§ Work instructions:
In the copy, include no images, and repeat each entry precisely as written.
*** Opening Task input ***
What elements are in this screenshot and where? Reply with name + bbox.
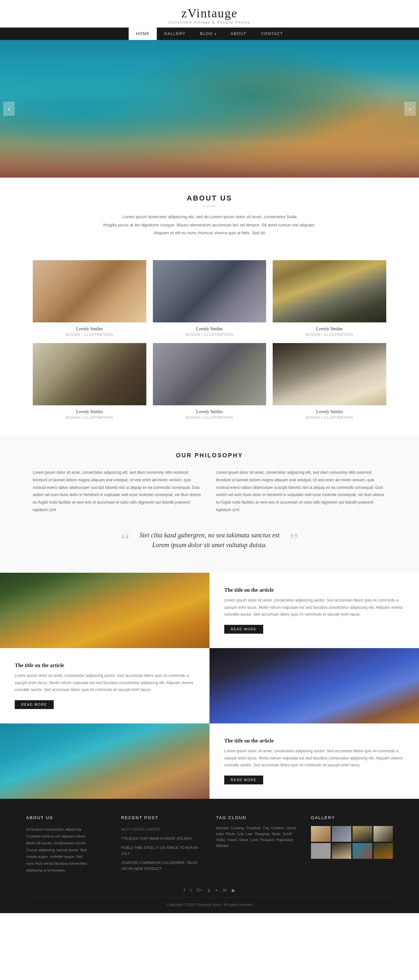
gallery-item-title-1: Lovely Smiles: [33, 326, 146, 332]
about-title: ABOUT US: [65, 194, 354, 207]
footer-thumb-6[interactable]: [332, 843, 352, 859]
read-more-button-1[interactable]: READ MORE: [224, 625, 263, 634]
footer-tags-col: TAG CLOUD Animals Cooking Creativity Cit…: [216, 815, 298, 875]
tag-city[interactable]: City: [263, 826, 269, 830]
article-title-2: The title on the article: [15, 662, 195, 668]
philosophy-col2: Lorem ipsum dolor sit amet, consectetur …: [216, 469, 386, 514]
nav-contact[interactable]: CONTACT: [254, 27, 290, 40]
tag-video[interactable]: Video: [216, 838, 225, 842]
footer-tag-cloud: Animals Cooking Creativity City Children…: [216, 826, 298, 848]
nav-gallery[interactable]: GALLERY: [157, 27, 193, 40]
gallery-item-title-2: Lovely Smiles: [153, 326, 267, 332]
nav-home[interactable]: HOME: [129, 27, 157, 40]
philosophy-title: OUR PHILOSOPHY: [33, 452, 386, 459]
article-row-1: The title on the article Lorem ipsum dol…: [0, 573, 419, 648]
article-image-1: [0, 573, 210, 648]
gallery-item-5[interactable]: Lovely Smiles DESIGN / ILLUSTRATIONS: [153, 343, 267, 419]
tag-creativity[interactable]: Creativity: [246, 826, 261, 830]
footer-social: f t G+ p v in ▶: [26, 888, 393, 893]
footer-recent-link-2[interactable]: POBLE TIME STEEL IT ON TRACK TO RUN IN J…: [121, 846, 198, 856]
gallery-image-4: [33, 343, 146, 405]
footer-recent-link-1[interactable]: 7 PLACES THAT MAKE A GREAT HOLIDAY: [121, 837, 192, 840]
tag-stone[interactable]: Stone: [239, 838, 248, 842]
philosophy-section: OUR PHILOSOPHY Lorem ipsum dolor sit ame…: [0, 436, 419, 573]
tag-cooking[interactable]: Cooking: [231, 826, 244, 830]
footer-thumb-3[interactable]: [352, 826, 372, 842]
gallery-grid: Lovely Smiles DESIGN / ILLUSTRATIONS Lov…: [33, 260, 386, 419]
gallery-item-2[interactable]: Lovely Smiles DESIGN / ILLUSTRATIONS: [153, 260, 267, 337]
read-more-button-3[interactable]: READ MORE: [224, 776, 263, 784]
hero-section: ‹ ›: [0, 40, 419, 178]
article-row-3: The title on the article Lorem ipsum dol…: [0, 724, 419, 799]
footer-thumb-1[interactable]: [311, 826, 331, 842]
footer-gallery-title: GALLERY: [311, 815, 393, 820]
main-nav: HOME GALLERY BLOG ABOUT CONTACT: [0, 27, 419, 40]
tag-travel[interactable]: Travel: [227, 838, 237, 842]
tag-schiff[interactable]: Schiff: [283, 832, 292, 836]
tag-passport[interactable]: Passport: [260, 838, 274, 842]
footer-about-title: ABOUT US: [26, 815, 108, 820]
quote-text: Stet clita kasd gubergren, no sea takima…: [140, 530, 279, 550]
tag-wishlist[interactable]: Wishlist: [216, 844, 229, 848]
footer-recent-link-3[interactable]: STARTER COMPANION COLORDBER: TALKS ON HI…: [121, 861, 197, 870]
gallery-item-sub-6: DESIGN / ILLUSTRATIONS: [273, 416, 386, 419]
quote-open: “: [121, 530, 130, 550]
nav-blog[interactable]: BLOG: [193, 27, 223, 40]
article-image-2: [210, 648, 419, 724]
blog-dot: [214, 33, 216, 35]
footer-recent-tag: MOST VISITED CONTRIB...: [121, 826, 203, 832]
article-text-1: Lorem ipsum dolor sit amet, consectetur …: [224, 597, 404, 618]
gallery-item-1[interactable]: Lovely Smiles DESIGN / ILLUSTRATIONS: [33, 260, 146, 337]
gallery-item-sub-4: DESIGN / ILLUSTRATIONS: [33, 416, 146, 419]
footer-thumb-4[interactable]: [373, 826, 393, 842]
social-facebook[interactable]: f: [184, 888, 185, 893]
tag-link[interactable]: Link: [237, 832, 244, 836]
tag-children[interactable]: Children: [271, 826, 284, 830]
footer-recent-list: MOST VISITED CONTRIB... 7 PLACES THAT MA…: [121, 826, 203, 871]
tag-love[interactable]: Love: [251, 838, 258, 842]
social-twitter[interactable]: t: [190, 888, 192, 893]
article-row-2: The title on the article Lorem ipsum dol…: [0, 648, 419, 724]
footer-thumb-7[interactable]: [352, 843, 372, 859]
tag-home[interactable]: Home: [286, 826, 296, 830]
articles-section: The title on the article Lorem ipsum dol…: [0, 573, 419, 799]
tag-skate[interactable]: Skate: [271, 832, 281, 836]
tag-lake[interactable]: Lake: [216, 832, 224, 836]
gallery-item-title-5: Lovely Smiles: [153, 409, 267, 414]
tag-animals[interactable]: Animals: [216, 826, 229, 830]
social-pinterest[interactable]: p: [208, 888, 210, 893]
philosophy-columns: Lorem ipsum dolor sit amet, consectetur …: [33, 469, 386, 514]
about-text: Lorem ipsum dosecetur adipiscing elit, s…: [65, 213, 354, 237]
gallery-item-4[interactable]: Lovely Smiles DESIGN / ILLUSTRATIONS: [33, 343, 146, 419]
philosophy-col1: Lorem ipsum dolor sit amet, consectetur …: [33, 469, 203, 514]
social-youtube[interactable]: ▶: [232, 888, 235, 893]
gallery-item-sub-1: DESIGN / ILLUSTRATIONS: [33, 333, 146, 337]
article-content-2: The title on the article Lorem ipsum dol…: [0, 648, 210, 724]
nav-about[interactable]: ABOUT: [223, 27, 254, 40]
gallery-item-title-6: Lovely Smiles: [273, 409, 386, 414]
footer-tags-title: TAG CLOUD: [216, 815, 298, 820]
read-more-button-2[interactable]: READ MORE: [15, 700, 54, 709]
about-section: ABOUT US Lorem ipsum dosecetur adipiscin…: [0, 178, 419, 254]
hero-prev-button[interactable]: ‹: [3, 102, 15, 116]
gallery-item-6[interactable]: Lovely Smiles DESIGN / ILLUSTRATIONS: [273, 343, 386, 419]
article-title-1: The title on the article: [224, 587, 404, 593]
tag-shopping[interactable]: Shopping: [254, 832, 270, 836]
footer-copyright: Copyright © 2025 Company Name. All right…: [26, 897, 393, 907]
hero-next-button[interactable]: ›: [404, 102, 416, 116]
article-content-1: The title on the article Lorem ipsum dol…: [210, 573, 419, 648]
gallery-item-sub-2: DESIGN / ILLUSTRATIONS: [153, 333, 267, 337]
footer-thumb-2[interactable]: [332, 826, 352, 842]
tag-photo[interactable]: Photo: [226, 832, 235, 836]
footer-thumb-8[interactable]: [373, 843, 393, 859]
tag-law[interactable]: Law: [246, 832, 252, 836]
site-logo: zVintauge: [0, 6, 419, 20]
site-tagline: Collectible Vintage & Antique Photos: [0, 20, 419, 24]
gallery-item-3[interactable]: Lovely Smiles DESIGN / ILLUSTRATIONS: [273, 260, 386, 337]
social-googleplus[interactable]: G+: [197, 888, 203, 893]
footer-thumb-5[interactable]: [311, 843, 331, 859]
footer-about-text: Ut tincipunt consectetur adipiscing.Cura…: [26, 826, 108, 874]
social-vimeo[interactable]: v: [215, 888, 218, 893]
tag-pagination[interactable]: Pagination: [276, 838, 293, 842]
social-linkedin[interactable]: in: [223, 888, 227, 893]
*** Closing Task input ***
§ Task answer:
What elements are in this screenshot and where? Reply with name + bbox.
gallery-item-title-1: Lovely Smiles: [33, 326, 146, 332]
about-title: ABOUT US: [65, 194, 354, 207]
footer-thumb-6[interactable]: [332, 843, 352, 859]
read-more-button-1[interactable]: READ MORE: [224, 625, 263, 634]
footer-tags-col: TAG CLOUD Animals Cooking Creativity Cit…: [216, 815, 298, 875]
tag-city[interactable]: City: [263, 826, 269, 830]
article-title-2: The title on the article: [15, 662, 195, 668]
philosophy-col2: Lorem ipsum dolor sit amet, consectetur …: [216, 469, 386, 514]
nav-contact[interactable]: CONTACT: [254, 27, 290, 40]
tag-video[interactable]: Video: [216, 838, 225, 842]
footer-tag-cloud: Animals Cooking Creativity City Children…: [216, 826, 298, 848]
nav-gallery[interactable]: GALLERY: [157, 27, 193, 40]
gallery-item-title-2: Lovely Smiles: [153, 326, 267, 332]
nav-home[interactable]: HOME: [129, 27, 157, 40]
philosophy-title: OUR PHILOSOPHY: [33, 452, 386, 459]
article-row-1: The title on the article Lorem ipsum dol…: [0, 573, 419, 648]
article-image-1: [0, 573, 210, 648]
gallery-item-5[interactable]: Lovely Smiles DESIGN / ILLUSTRATIONS: [153, 343, 267, 419]
tag-creativity[interactable]: Creativity: [246, 826, 261, 830]
footer-social: f t G+ p v in ▶: [26, 888, 393, 893]
footer-recent-link-2[interactable]: POBLE TIME STEEL IT ON TRACK TO RUN IN J…: [121, 846, 198, 856]
gallery-image-4: [33, 343, 146, 405]
footer-recent-link-1[interactable]: 7 PLACES THAT MAKE A GREAT HOLIDAY: [121, 837, 192, 840]
tag-stone[interactable]: Stone: [239, 838, 248, 842]
philosophy-section: OUR PHILOSOPHY Lorem ipsum dolor sit ame…: [0, 436, 419, 573]
tag-cooking[interactable]: Cooking: [231, 826, 244, 830]
footer-thumb-3[interactable]: [352, 826, 372, 842]
gallery-grid: Lovely Smiles DESIGN / ILLUSTRATIONS Lov…: [33, 260, 386, 419]
gallery-item-2[interactable]: Lovely Smiles DESIGN / ILLUSTRATIONS: [153, 260, 267, 337]
read-more-button-3[interactable]: READ MORE: [224, 776, 263, 784]
hero-section: ‹ ›: [0, 40, 419, 178]
article-row-3: The title on the article Lorem ipsum dol…: [0, 724, 419, 799]
footer-thumb-1[interactable]: [311, 826, 331, 842]
footer-gallery-title: GALLERY: [311, 815, 393, 820]
main-nav: HOME GALLERY BLOG ABOUT CONTACT: [0, 27, 419, 40]
tag-travel[interactable]: Travel: [227, 838, 237, 842]
tag-schiff[interactable]: Schiff: [283, 832, 292, 836]
tag-passport[interactable]: Passport: [260, 838, 274, 842]
footer-about-title: ABOUT US: [26, 815, 108, 820]
quote-text: Stet clita kasd gubergren, no sea takima…: [140, 530, 279, 550]
tag-wishlist[interactable]: Wishlist: [216, 844, 229, 848]
footer-recent-link-3[interactable]: STARTER COMPANION COLORDBER: TALKS ON HI…: [121, 861, 197, 870]
gallery-item-sub-6: DESIGN / ILLUSTRATIONS: [273, 416, 386, 419]
quote-open: “: [121, 530, 130, 550]
nav-blog[interactable]: BLOG: [193, 27, 223, 40]
article-image-2: [210, 648, 419, 724]
blog-dot: [214, 33, 216, 35]
footer-recent-tag: MOST VISITED CONTRIB...: [121, 826, 203, 832]
article-text-1: Lorem ipsum dolor sit amet, consectetur …: [224, 597, 404, 618]
gallery-item-1[interactable]: Lovely Smiles DESIGN / ILLUSTRATIONS: [33, 260, 146, 337]
gallery-item-sub-4: DESIGN / ILLUSTRATIONS: [33, 416, 146, 419]
footer-thumb-4[interactable]: [373, 826, 393, 842]
social-facebook[interactable]: f: [184, 888, 185, 893]
tag-link[interactable]: Link: [237, 832, 244, 836]
tag-children[interactable]: Children: [271, 826, 284, 830]
footer-recent-list: MOST VISITED CONTRIB... 7 PLACES THAT MA…: [121, 826, 203, 871]
tag-love[interactable]: Love: [251, 838, 258, 842]
social-twitter[interactable]: t: [190, 888, 192, 893]
article-row-2: The title on the article Lorem ipsum dol…: [0, 648, 419, 724]
footer-thumb-7[interactable]: [352, 843, 372, 859]
tag-home[interactable]: Home: [286, 826, 296, 830]
articles-section: The title on the article Lorem ipsum dol…: [0, 573, 419, 799]
tag-skate[interactable]: Skate: [271, 832, 281, 836]
tag-lake[interactable]: Lake: [216, 832, 224, 836]
gallery-item-title-5: Lovely Smiles: [153, 409, 267, 414]
tag-animals[interactable]: Animals: [216, 826, 229, 830]
social-pinterest[interactable]: p: [208, 888, 210, 893]
philosophy-columns: Lorem ipsum dolor sit amet, consectetur …: [33, 469, 386, 514]
about-text: Lorem ipsum dosecetur adipiscing elit, s…: [65, 213, 354, 237]
gallery-item-4[interactable]: Lovely Smiles DESIGN / ILLUSTRATIONS: [33, 343, 146, 419]
philosophy-col1: Lorem ipsum dolor sit amet, consectetur …: [33, 469, 203, 514]
social-youtube[interactable]: ▶: [232, 888, 235, 893]
gallery-item-sub-1: DESIGN / ILLUSTRATIONS: [33, 333, 146, 337]
article-content-2: The title on the article Lorem ipsum dol…: [0, 648, 210, 724]
nav-about[interactable]: ABOUT: [223, 27, 254, 40]
gallery-item-title-6: Lovely Smiles: [273, 409, 386, 414]
footer-tags-title: TAG CLOUD: [216, 815, 298, 820]
read-more-button-2[interactable]: READ MORE: [15, 700, 54, 709]
about-section: ABOUT US Lorem ipsum dosecetur adipiscin…: [0, 178, 419, 254]
hero-prev-button[interactable]: ‹: [3, 102, 15, 116]
gallery-item-6[interactable]: Lovely Smiles DESIGN / ILLUSTRATIONS: [273, 343, 386, 419]
article-title-1: The title on the article: [224, 587, 404, 593]
tag-shopping[interactable]: Shopping: [254, 832, 270, 836]
footer-copyright: Copyright © 2025 Company Name. All right…: [26, 897, 393, 907]
hero-next-button[interactable]: ›: [404, 102, 416, 116]
article-content-1: The title on the article Lorem ipsum dol…: [210, 573, 419, 648]
gallery-item-sub-2: DESIGN / ILLUSTRATIONS: [153, 333, 267, 337]
footer-thumb-2[interactable]: [332, 826, 352, 842]
tag-photo[interactable]: Photo: [226, 832, 235, 836]
footer-thumb-8[interactable]: [373, 843, 393, 859]
tag-law[interactable]: Law: [246, 832, 252, 836]
site-logo: zVintauge: [0, 6, 419, 20]
site-tagline: Collectible Vintage & Antique Photos: [0, 20, 419, 24]
gallery-item-3[interactable]: Lovely Smiles DESIGN / ILLUSTRATIONS: [273, 260, 386, 337]
social-googleplus[interactable]: G+: [197, 888, 203, 893]
footer-thumb-5[interactable]: [311, 843, 331, 859]
footer-about-text: Ut tincipunt consectetur adipiscing.Cura…: [26, 826, 108, 874]
social-vimeo[interactable]: v: [215, 888, 218, 893]
tag-pagination[interactable]: Pagination: [276, 838, 293, 842]
social-linkedin[interactable]: in: [223, 888, 227, 893]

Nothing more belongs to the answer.